Exercise brief
In the records below, find the line that holds "Image resolution: width=609". Restate it and every later line exactly, stopping at the end and skipping pictures.
----- Data records
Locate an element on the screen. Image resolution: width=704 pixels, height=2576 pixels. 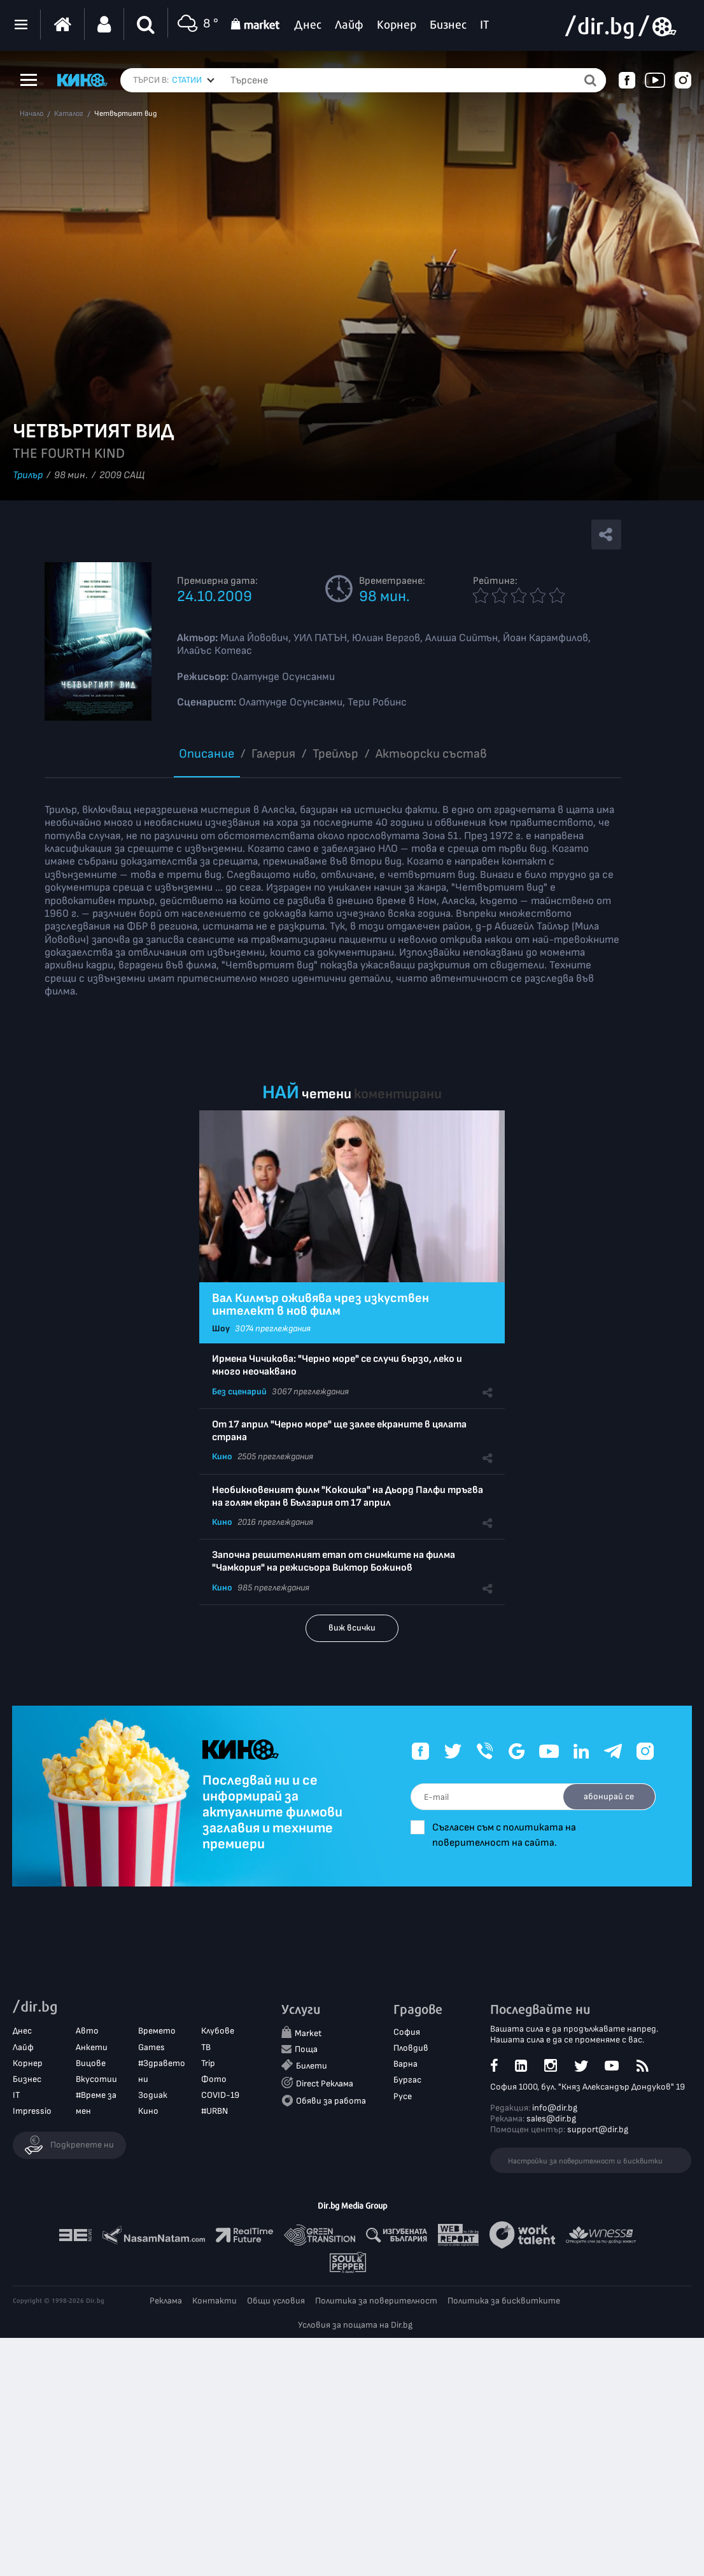
Пловдив is located at coordinates (410, 2048).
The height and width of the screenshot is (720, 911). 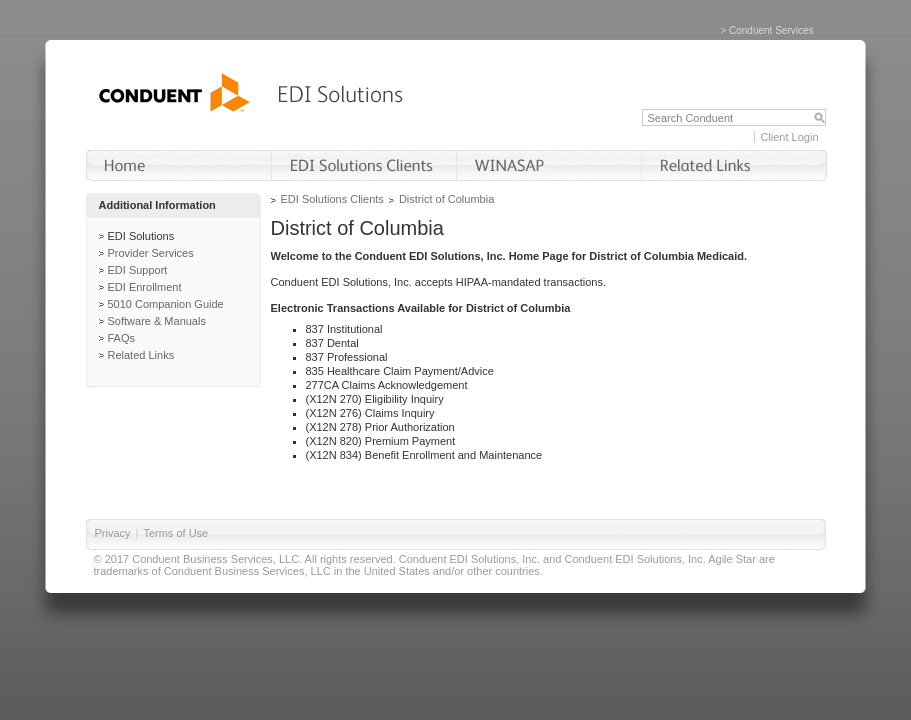 I want to click on EDI Support, so click(x=138, y=270).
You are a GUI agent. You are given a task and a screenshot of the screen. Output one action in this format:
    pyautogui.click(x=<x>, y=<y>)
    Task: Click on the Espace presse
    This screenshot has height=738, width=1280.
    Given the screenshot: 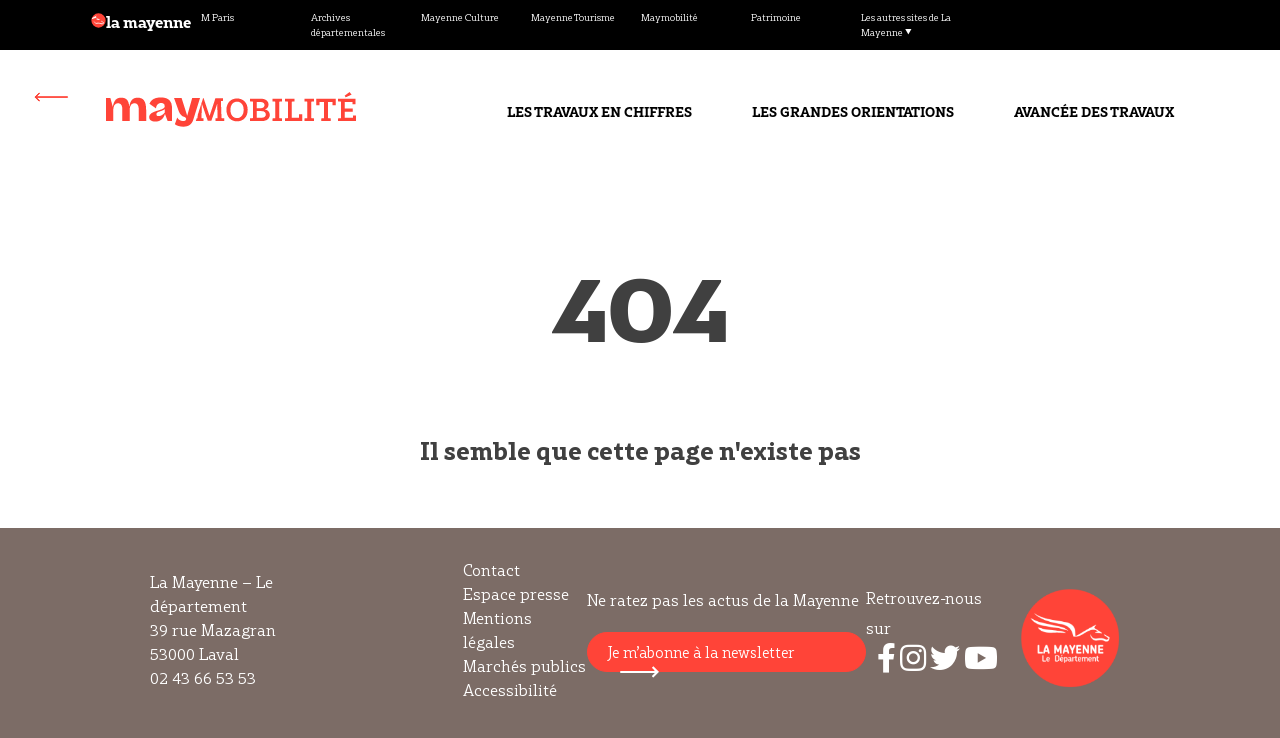 What is the action you would take?
    pyautogui.click(x=516, y=594)
    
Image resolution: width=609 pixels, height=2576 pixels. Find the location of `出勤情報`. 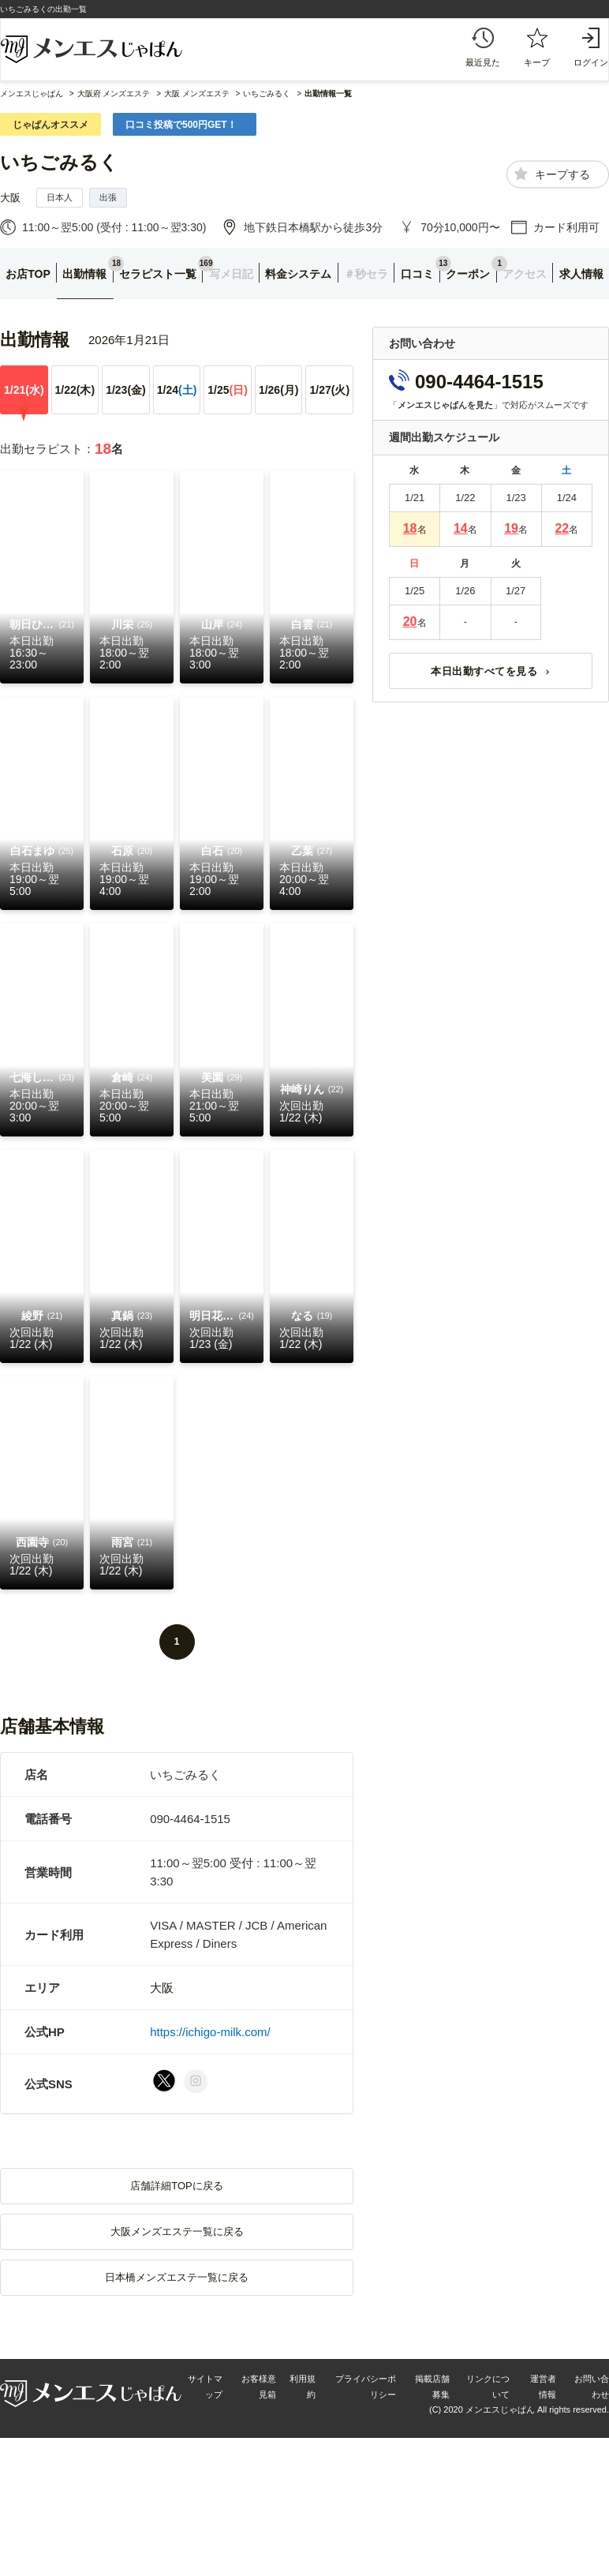

出勤情報 is located at coordinates (84, 274).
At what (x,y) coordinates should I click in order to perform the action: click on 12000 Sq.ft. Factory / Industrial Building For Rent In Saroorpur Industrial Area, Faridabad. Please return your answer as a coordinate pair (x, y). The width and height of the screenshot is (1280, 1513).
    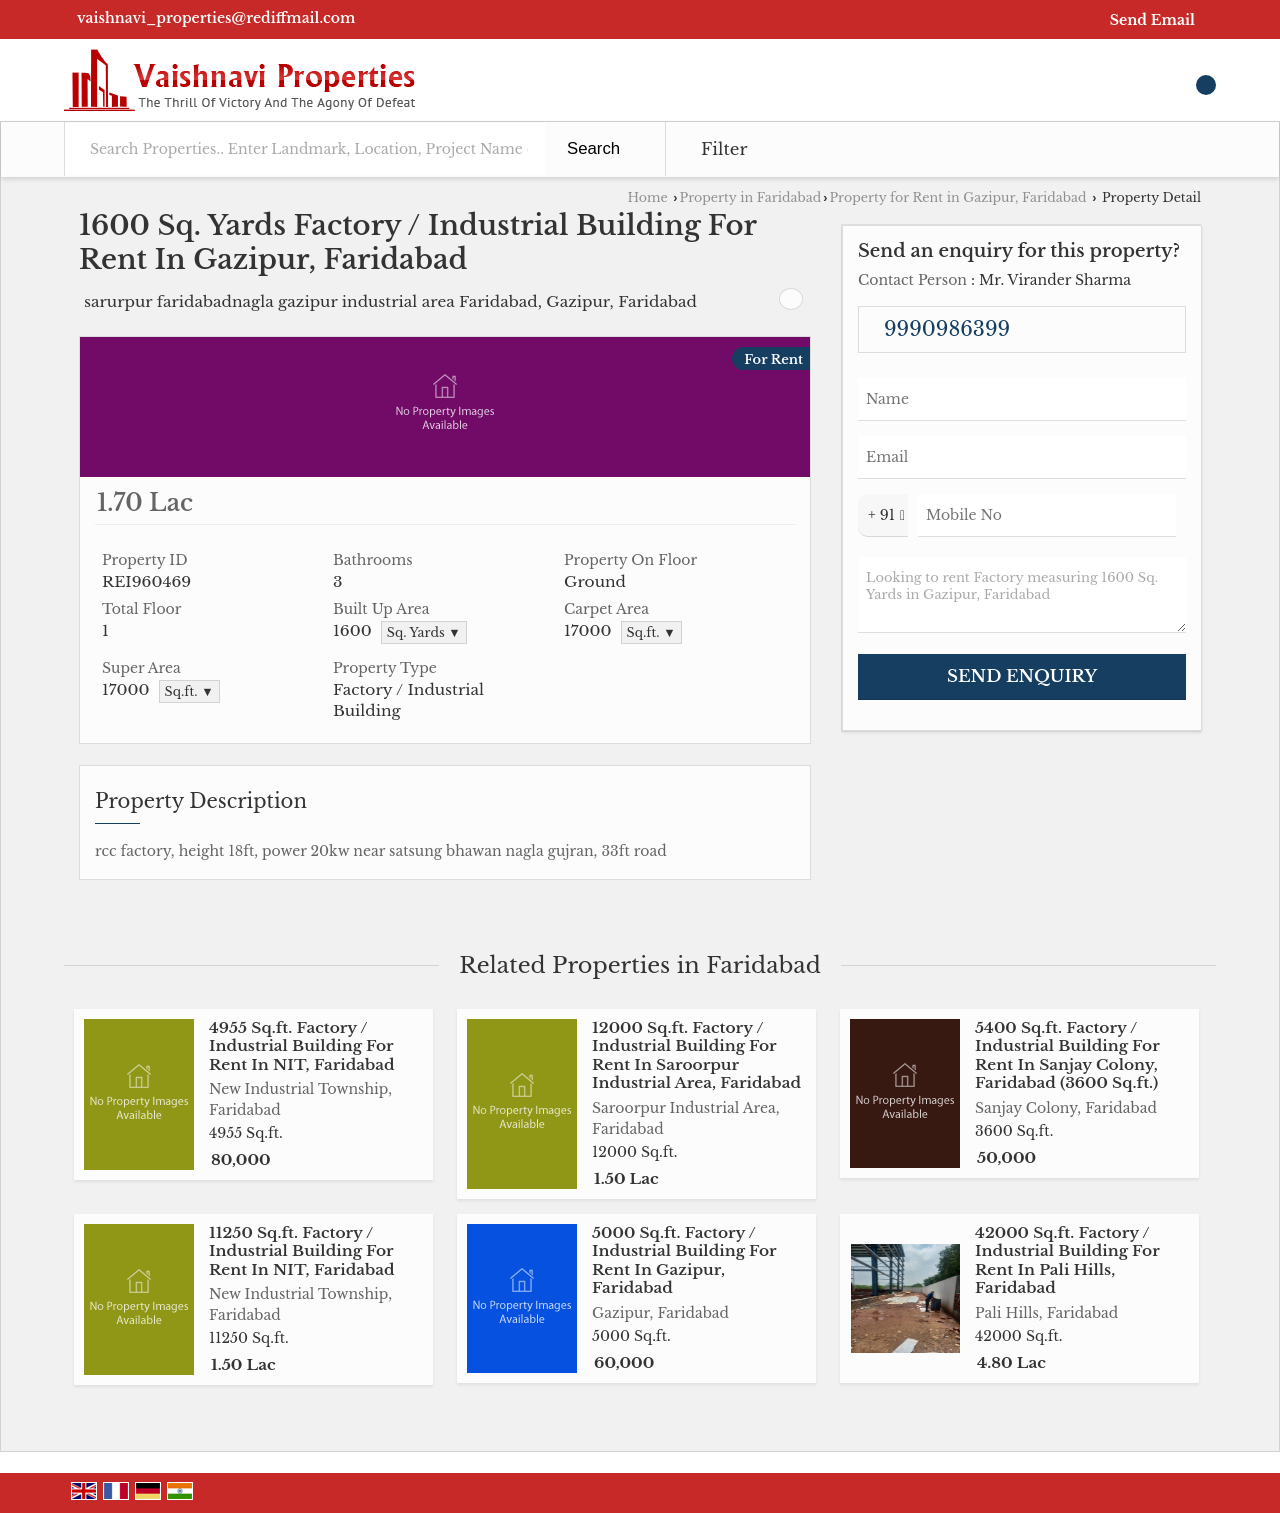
----------
Answer section
Image resolution: width=609 pixels, height=2576 pixels. Find the location of `出勤情報`. 

出勤情報 is located at coordinates (84, 274).
At what (x,y) coordinates should I click in order to perform the action: click on 12000 Sq.ft. Factory / Industrial Building For Rent In Saroorpur Industrial Area, Faridabad. Please return your answer as a coordinate pair (x, y). The width and height of the screenshot is (1280, 1513).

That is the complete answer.